In keeping with its new journalism model of eviscerating the distinction between news and editorial positions, the Washington Post told readers in a news article that “populism is running out of gas in Latin America,” using the words of Arturo Porzecanski, a Uruguayan economist who teaches at American University in Washington. Mr. Porzecanski is one of several critical voices used as sources for the piece. (The only statement from a supporter of the populist governments is a comment from Venezuela's oil minister, which appears to have been given at a press conference.)
The data do not seem to agree with Mr. Porzecanski. The piece mentions 11 countries in Latin America, 5 of which (Argentina, Bolivia, Ecuador, Nicaragua, and Venezuela) it identifies as populist.

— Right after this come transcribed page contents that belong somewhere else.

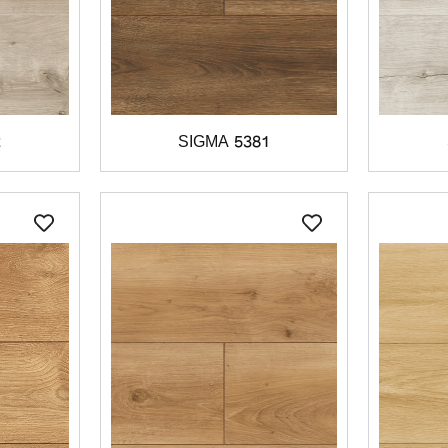
2
SIGMA 5381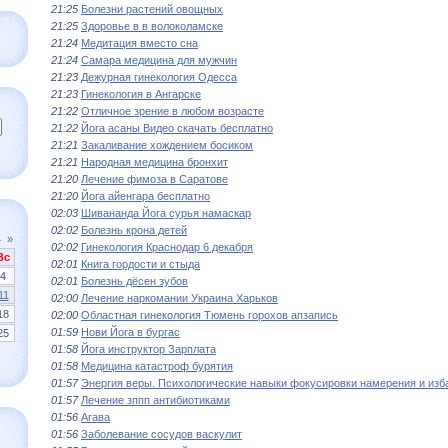
21:25
Болезни растений овощных
21:25
Здоровье в в волоколамске
21:24
Медитация вместо сна
21:24
Самара медицина для мужчин
21:23
Дежурная гинекология Одесса
21:23
Гинекология в Ангарске
21:22
Отличное зрение в любом возрасте
21:22
Йога асаны Видео скачать бесплатно
21:21
Закаливание хождением босиком
21:21
Народная медицина бронхит
21:20
Лечение фимоза в Саратове
21:20
Йога айенгара бесплатно
02:03
Шивананда Йога сурья намаскар
02:02
Болезнь крона детей
4
»
02:02
Гинекология Краснодар 6 декабря
Вс
02:01
Книга гордости и стыда
4
02:01
Болезнь дёсен зубов
11
02:00
Лечение наркомании Украина Харьков
18
02:00
Областная гинекология Тюмень горохов апзапись
01:59
Нови Йога в бургас
25
01:58
Йога инструктор Зарплата
01:58
Медицина катастроф бурятия
01:57
Энергия веры. Психологические навыки фокусировки намерения и изб
01:57
Лечение зппп антибиотиками
01:56
Агава
01:56
Заболевание сосудов васкулит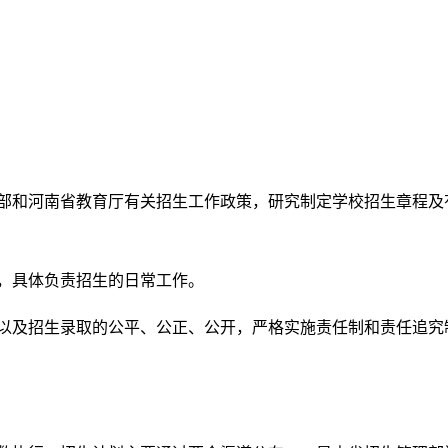
育部和河南省教育厅有关招生工作政策，研究制定学校招生章程及
，具体负责招生的日常工作。
实以及招生录取的公平、公正、公开，严格实施责任制和责任追究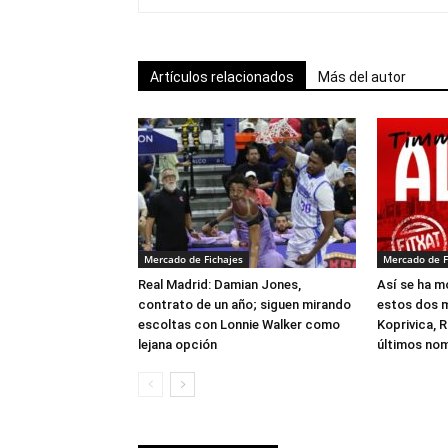
Artículos relacionados
Más del autor
Mercado de Fichajes
Mercado de F
Real Madrid: Damian Jones,
Así se ha m
contrato de un año; siguen mirando
estos dos 
escoltas con Lonnie Walker como
Koprivica, 
lejana opción
últimos nom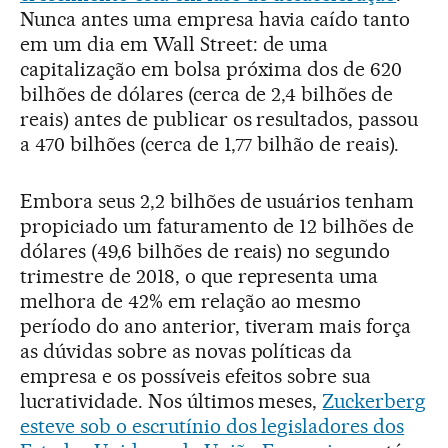
Nunca antes uma empresa havia caído tanto
em um dia em Wall Street: de uma
capitalização em bolsa próxima dos de 620
bilhões de dólares (cerca de 2,4 bilhões de
reais) antes de publicar os resultados, passou
a 470 bilhões (cerca de 1,77 bilhão de reais).
Embora seus 2,2 bilhões de usuários tenham
propiciado um faturamento de 12 bilhões de
dólares (49,6 bilhões de reais) no segundo
trimestre de 2018, o que representa uma
melhora de 42% em relação ao mesmo
período do ano anterior, tiveram mais força
as dúvidas sobre as novas políticas da
empresa e os possíveis efeitos sobre sua
lucratividade. Nos últimos meses,
Zuckerberg
esteve sob o escrutínio dos legisladores dos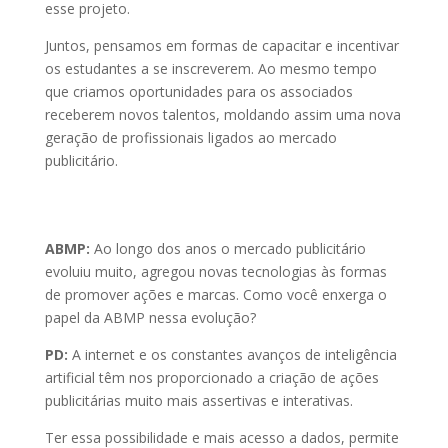
esse projeto.
Juntos, pensamos em formas de capacitar e incentivar
os estudantes a se inscreverem. Ao mesmo tempo
que criamos oportunidades para os associados
receberem novos talentos, moldando assim uma nova
geração de profissionais ligados ao mercado
publicitário.
ABMP:
Ao longo dos anos o mercado publicitário
evoluiu muito, agregou novas tecnologias às formas
de promover ações e marcas. Como você enxerga o
papel da ABMP nessa evolução?
PD:
A internet e os constantes avanços de inteligência
artificial têm nos proporcionado a criação de ações
publicitárias muito mais assertivas e interativas.
Ter essa possibilidade e mais acesso a dados, permite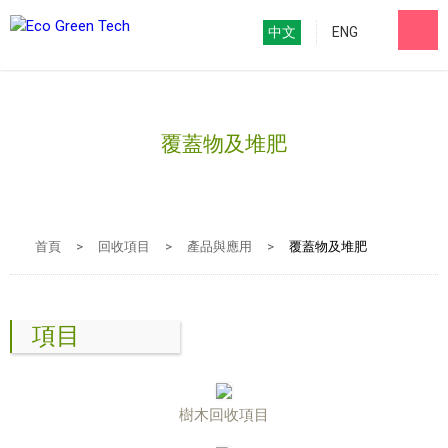
中文
ENG
覆蓋物及堆肥
首頁
>
回收項目
>
產品與應用
>
覆蓋物及堆肥
項目
樹木回收項目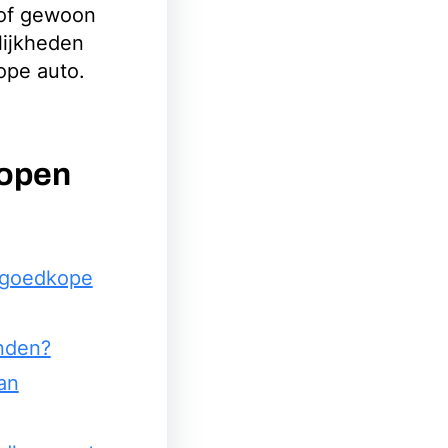
 of gewoon
lijkheden
ope auto.
Kopen
n goedkope
inden?
an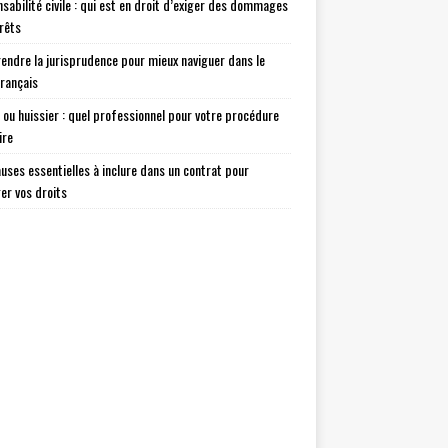
sabilité civile : qui est en droit d’exiger des dommages
érêts
ndre la jurisprudence pour mieux naviguer dans le
français
 ou huissier : quel professionnel pour votre procédure
ire
auses essentielles à inclure dans un contrat pour
er vos droits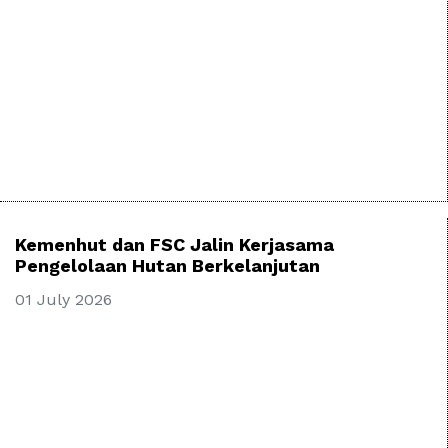
Kemenhut dan FSC Jalin Kerjasama
Pengelolaan Hutan Berkelanjutan
01 July 2026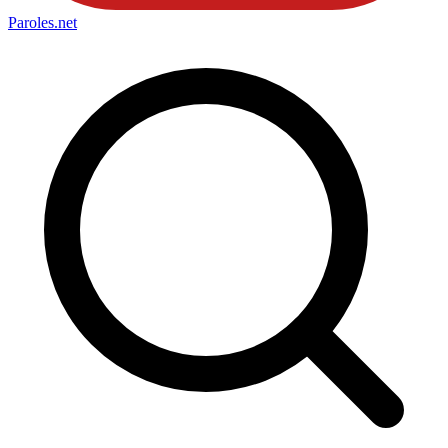
Paroles
.net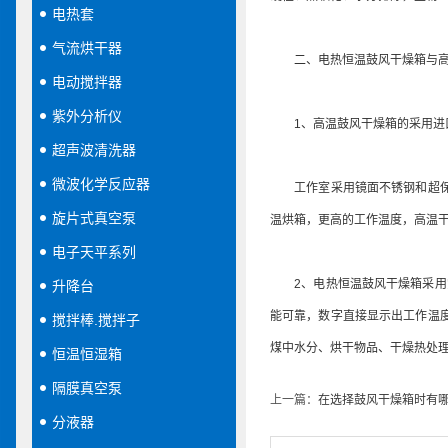
电热套
气流烘干器
二、电热恒温鼓风干燥箱与高温
电动搅拌器
紫外分析仪
1、高温鼓风干燥箱的采用进口
超声波清洗器
微波化学反应器
工作室采用镜面不锈钢和超保温
旋片式真空泵
温烘箱，更高的工作温度，高温
电子天平系列
2、电热恒温鼓风干燥箱采用空
升降台
能可靠，数字直接显示出工作温度
搅拌棒.搅拌子
煤中水分、烘干物品、干燥热处
恒温恒湿箱
隔膜真空泵
上一篇：
在选择鼓风干燥箱时有
分液器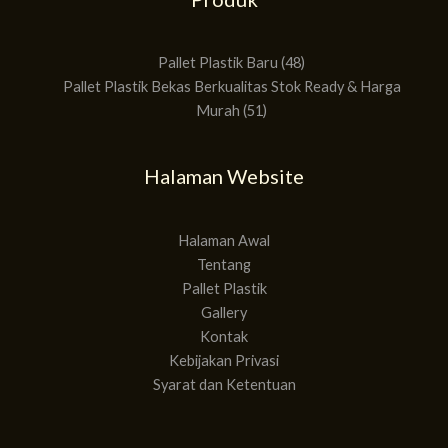
Produk
Produk
Pallet Plastik Baru
48
Pallet Plastik Bekas Berkualitas Stok Ready & Harga
Murah
51
Halaman Website
Halaman Awal
Tentang
Pallet Plastik
Gallery
Kontak
Kebijakan Privasi
Syarat dan Ketentuan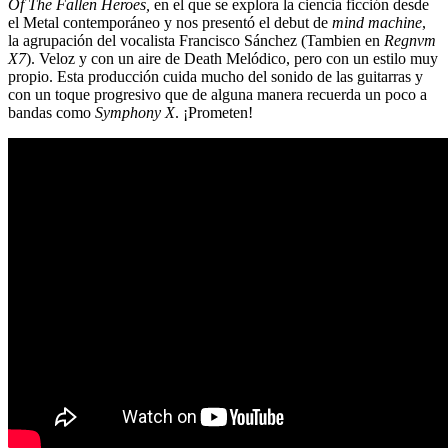
Of The Fallen Heroes,
en el que se explora la ciencia ficción desde
el Metal contemporáneo y nos presentó el debut de
mind machine
,
la agrupación del vocalista Francisco Sánchez (Tambien en
Regnvm
X7
). Veloz y con un aire de Death Melódico, pero con un estilo muy
propio. Esta producción cuida mucho del sonido de las guitarras y
con un toque progresivo que de alguna manera recuerda un poco a
bandas como
Symphony X
. ¡Prometen!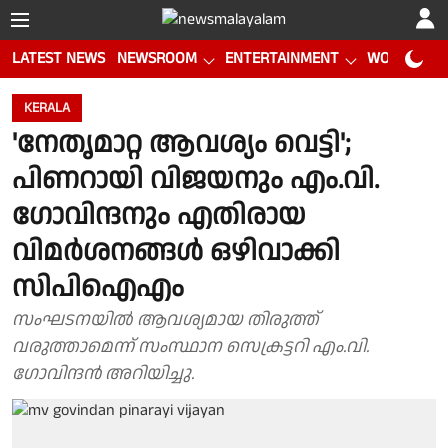
LATEST NEWS
NEWSROOM
ENTERTAINMENT
WORLD CUP
KERALA
'നേതൃമാറ്റ ആവശ്യം വെട്ടി';
പിണറായി വിജയനും എം.വി.
ഗോവിന്ദനും എതിരായ
വിമർശനങ്ങൾ ഒഴിവാക്കി
സിപിഐഎം
സംഘടനയിൽ ആവശ്യമായ തിരുത്ത്
വരുത്താമെന്ന് സംസ്ഥാന സെക്രട്ടറി എം.വി.
ഗോവിന്ദൻ അറിയിച്ചു.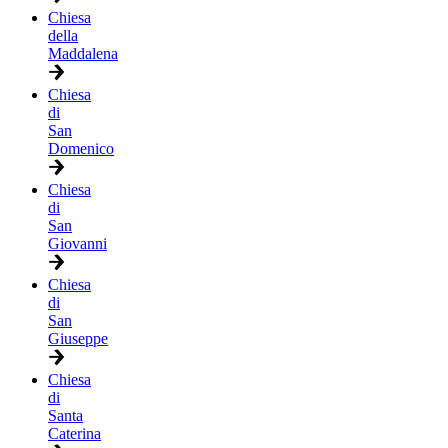
Chiesa
della
Maddalena
Chiesa
di
San
Domenico
Chiesa
di
San
Giovanni
Chiesa
di
San
Giuseppe
Chiesa
di
Santa
Caterina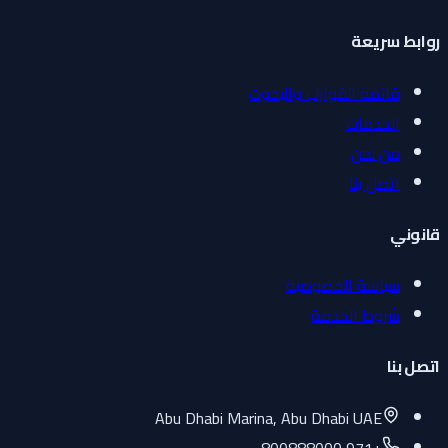
روابط سريعة
قائمة القوارب واليخوت
الخدمات
من نحن
اتصل بنا
قانوني
سياسة الخصوصية
شروط الخدمة
اتصل بنا
Abu Dhabi Marina, Abu Dhabi UAE
+971 800888000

The chart below shows per capita GDP growth in each country either from 2000-2011 or from the year when a populist government assumed power until 2011.
Source: International Monetary Fund.
There is certainly no case here that the populist governments, as identified by the Post, are doing worse than the Post favorites. Argentina ranks first among the whole group with an average per capita growth rate that avearges almost 6.0 percentage points above WAPO favorite Mexico. Bolivia and Ecuador are very much in the middle of the pack, even though the relatively brief period of populist rule includes the years of the world economic crisis. (Ecuador's growth would put it above both Chile and Colombia for the period that overlaps with populist rule and Uruguay's growth puts it above Chile for the period of overlap.) Even relatively slow-growing Venezuela has seen more rapid growth under populist rule than in the prior two decades when per capita GDP fell.
There has also been a substantial reduction in inequality in the countries the Post identified as populist (as opposed to an increase in inequality in Mexico). This means that the typical person in these countries has likely seen a sharp improvement in living standards.
Ironically the context for this piece is the decision by Argentina's government to re-nationalize the largest oil company in the country. (It had been privatized in the 90s.) Several of the countries held up by the Post as models, notably Brazil and Mexico, already have state owned oil companies.